Still, his confidence isn’t entirely unearned. Weiss also accurately pointed out that Drake “often finds himself outclassed by his blockbuster guests,” and yet some of the best songs on Thank Me Later are the ones on which Drake and his coterie of producers begin to force A-list collaborators onto their own territory. The brash and boisterous flirtation “Fancy” at first sounds like Drake attending Swizz Beats and T.I.’s party, but halfway through it descends into a low-key synthetic confessional epilogue as if disappearing into a dark corner of the club for a heart-to-heart, a trick Drake and 40 would continue to pull on tracks like “0 To 100/The Catch Up.” “Unforgettable” frames Jeezy’s thunderous vocals in misty sentimentalism. Jay-Z offers Drake career advice on “Light Up” over a shadowy, trashcan-banging beat that communicates high stakes even as Drake laments, “While all of my closest friends out partyin’, I’m just here makin’ all the music that they party to” and “I keep thinking how young can you die from old age?”

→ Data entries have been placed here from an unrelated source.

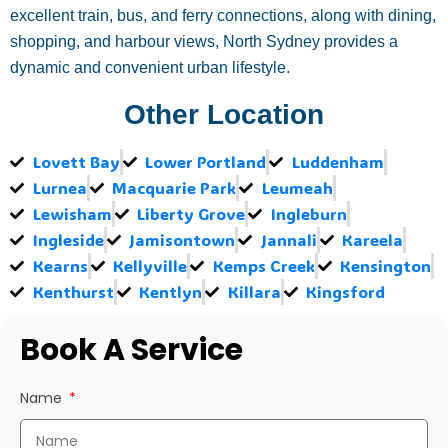
excellent train, bus, and ferry connections, along with dining,
shopping, and harbour views, North Sydney provides a
dynamic and convenient urban lifestyle.
Other Location
Lovett Bay
Lower Portland
Luddenham
Lurnea
Macquarie Park
Leumeah
Lewisham
Liberty Grove
Ingleburn
Ingleside
Jamisontown
Jannali
Kareela
Kearns
Kellyville
Kemps Creek
Kensington
Kenthurst
Kentlyn
Killara
Kingsford
Book A Service
Name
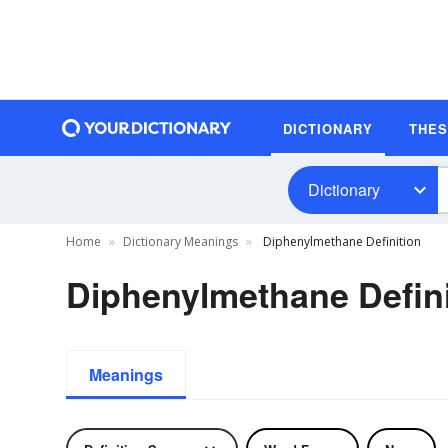
DICTIONARY
THE
Dictionary
Home
Dictionary Meanings
Diphenylmethane Definition
Diphenylmethane Defini
Meanings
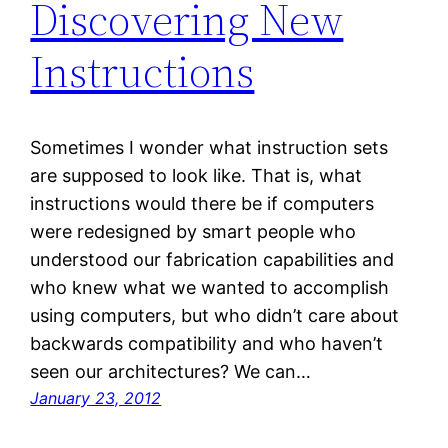
Discovering New
Instructions
Sometimes I wonder what instruction sets
are supposed to look like. That is, what
instructions would there be if computers
were redesigned by smart people who
understood our fabrication capabilities and
who knew what we wanted to accomplish
using computers, but who didn’t care about
backwards compatibility and who haven’t
seen our architectures? We can…
January 23, 2012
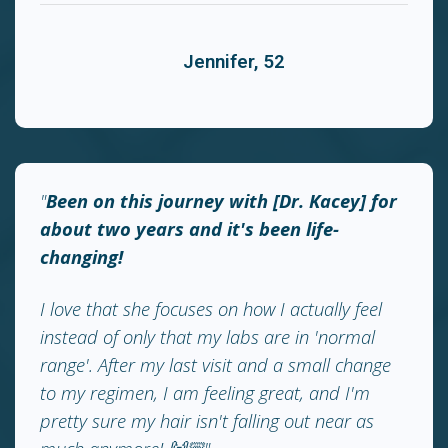
Jennifer, 52
"
Been on this journey with [Dr. Kacey] for
about two years and it's been life-
changing!
I love that she focuses on how I actually feel
instead of only that my labs are in 'normal
range'. After my last visit and a small change
to my regimen, I am feeling great, and I'm
pretty sure my hair isn't falling out near as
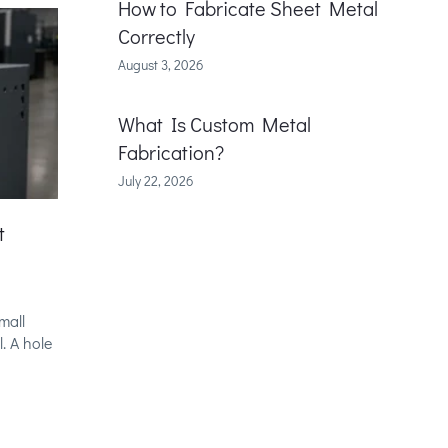
How to Fabricate Sheet Metal
Correctly
August 3, 2026
What Is Custom Metal
Fabrication?
July 22, 2026
t
mall
. A hole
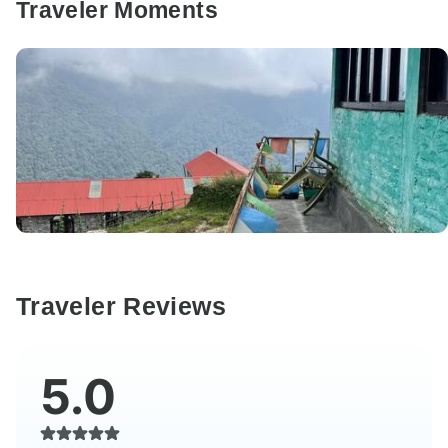
Traveler Moments
Traveler Reviews
5.0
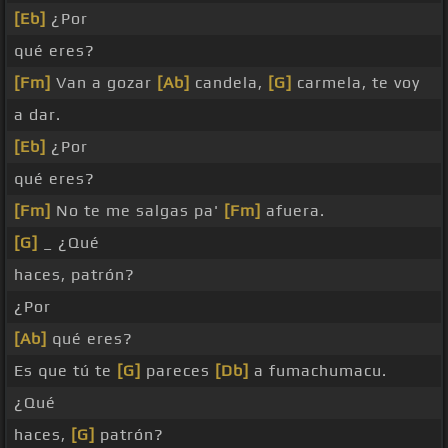
[Eb]
¿Por
qué eres?
[Fm]
Van a gozar
[Ab]
candela,
[G]
carmela, te voy
a dar.
[Eb]
¿Por
qué eres?
[Fm]
No te me salgas pa'
[Fm]
afuera.
[G]
_ ¿Qué
haces, patrón?
¿Por
[Ab]
qué eres?
Es que tú te
[G]
pareces
[Db]
a fumachumacu.
¿Qué
haces,
[G]
patrón?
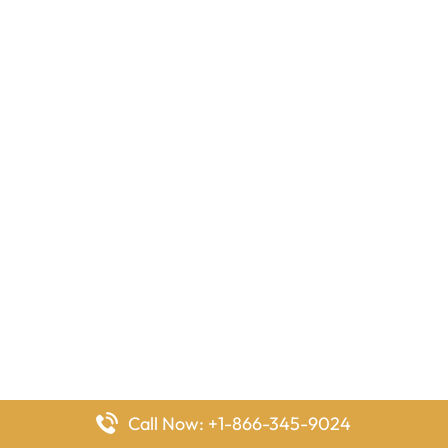
Call Now: +1-866-345-9024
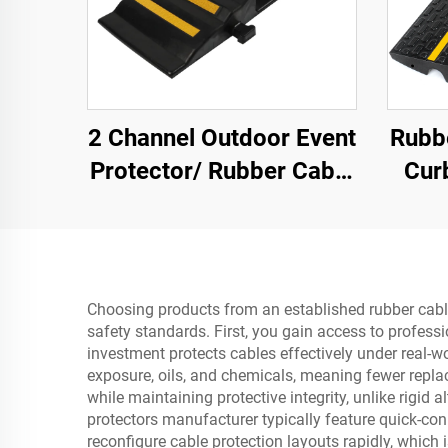
2 Channel Outdoor Event
Rubb
Protector/ Rubber Cable
Cur
Protector Cable Ramp
Ramp
Choosing products from an established rubber cable 
safety standards. First, you gain access to profess
investment protects cables effectively under real-
exposure, oils, and chemicals, meaning fewer replac
while maintaining protective integrity, unlike rigid
protectors manufacturer typically feature quick-co
reconfigure cable protection layouts rapidly, which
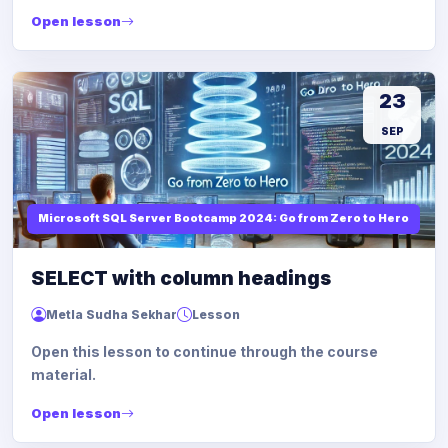
Open lesson
23
SEP
Microsoft SQL Server Bootcamp 2024: Go from Zero to Hero
SELECT with column headings
Metla Sudha Sekhar
Lesson
Open this lesson to continue through the course
material.
Open lesson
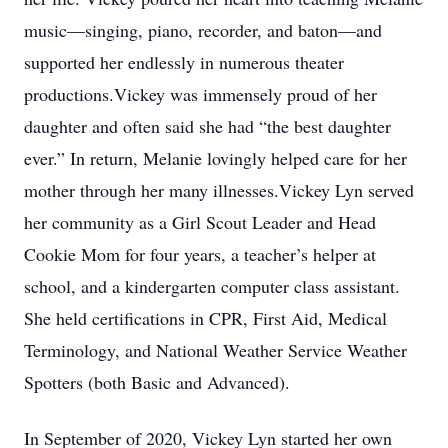
music—singing, piano, recorder, and baton—and
supported her endlessly in numerous theater
productions.Vickey was immensely proud of her
daughter and often said she had “the best daughter
ever.” In return, Melanie lovingly helped care for her
mother through her many illnesses.Vickey Lyn served
her community as a Girl Scout Leader and Head
Cookie Mom for four years, a teacher’s helper at
school, and a kindergarten computer class assistant.
She held certifications in CPR, First Aid, Medical
Terminology, and National Weather Service Weather
Spotters (both Basic and Advanced).
In September of 2020, Vickey Lyn started her own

This was the sound of a sea change in progress, a hostile takeover played out one passive-aggressive aside at a time. That much was clear right away. In Rolling Stone, Jody Rosen raved, “Drake is in total command of a style that would have been hard to imagine dominating hip-hop a few years ago.” In an 8/10 Spin review, Ben Detrick opined that Thank Me Later “incorporates dynamics like few other hip-hop albums before it.” People argued in circles about Drake’s merit, but no one could dispute that he was bringing a radically different sound and perspective to rap radio and that it was catching on quickly. The fact that he posed such an obvious threat to blockbuster hip-hop’s status quo likely fueled the urgency of his haters — are we sure this is the guy we want to set the course of the genre?
For better or worse, there would be no stopping him. Thank Me Later‘s aesthetic proved mesmerizing enough for legions of listeners to overlook its lyrical mishaps (or convince themselves he could spit), and his alienated, entitled posture clearly struck a chord with Drake’s fellow millennials, even if some of them felt as ambivalent about it as Drake himself claimed to feel. Most importantly, as ever, Aubrey had hits. “Over,” “Fancy,” and the Lil Wayne summit “Miss Me” were radio mainstays, bright and buoyant tracks that Trojan-horsed fans into Thank Me Later‘s immaculate emotional quagmire. “Find Your Love” — a sweetly sung but weirdly demanding electronic R&B track produced by Kanye, No ID, and Jeff Bhasker — crossed over to Top 40 radio and became Drake’s second top-10 hit on the Hot 100. And this was the level of cultural saturation he achieved when delivering less than his best. By the end of the next year Drake would return with a truly great album that would cement him as rap and R&B’s new center of gravity. Drake’s story was far from over.